Saved entries:
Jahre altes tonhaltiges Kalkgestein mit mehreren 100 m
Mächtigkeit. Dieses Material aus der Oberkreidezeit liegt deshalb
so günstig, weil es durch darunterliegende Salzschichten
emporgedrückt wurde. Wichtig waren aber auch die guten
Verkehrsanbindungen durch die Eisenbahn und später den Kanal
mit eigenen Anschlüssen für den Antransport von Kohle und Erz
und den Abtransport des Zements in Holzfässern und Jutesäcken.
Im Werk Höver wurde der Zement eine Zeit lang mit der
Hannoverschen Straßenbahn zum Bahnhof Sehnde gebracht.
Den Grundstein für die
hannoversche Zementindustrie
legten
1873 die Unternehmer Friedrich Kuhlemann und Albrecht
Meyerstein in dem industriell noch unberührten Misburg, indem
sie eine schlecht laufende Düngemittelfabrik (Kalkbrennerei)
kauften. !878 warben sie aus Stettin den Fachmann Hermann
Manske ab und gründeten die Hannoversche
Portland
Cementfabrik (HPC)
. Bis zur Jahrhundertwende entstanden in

### TASK DIRECTIONS:
Print all of the lines above so that each one matches its original exactly.

### RESULT:
Jahre altes tonhaltiges Kalkgestein mit mehreren 100 m
Mächtigkeit. Dieses Material aus der Oberkreidezeit liegt deshalb
so günstig, weil es durch darunterliegende Salzschichten
emporgedrückt wurde. Wichtig waren aber auch die guten
Verkehrsanbindungen durch die Eisenbahn und später den Kanal
mit eigenen Anschlüssen für den Antransport von Kohle und Erz
und den Abtransport des Zements in Holzfässern und Jutesäcken.
Im Werk Höver wurde der Zement eine Zeit lang mit der
Hannoverschen Straßenbahn zum Bahnhof Sehnde gebracht.
Den Grundstein für die
hannoversche Zementindustrie
legten
1873 die Unternehmer Friedrich Kuhlemann und Albrecht
Meyerstein in dem industriell noch unberührten Misburg, indem
sie eine schlecht laufende Düngemittelfabrik (Kalkbrennerei)
kauften. !878 warben sie aus Stettin den Fachmann Hermann
Manske ab und gründeten die Hannoversche
Portland
Cementfabrik (HPC)
. Bis zur Jahrhundertwende entstanden in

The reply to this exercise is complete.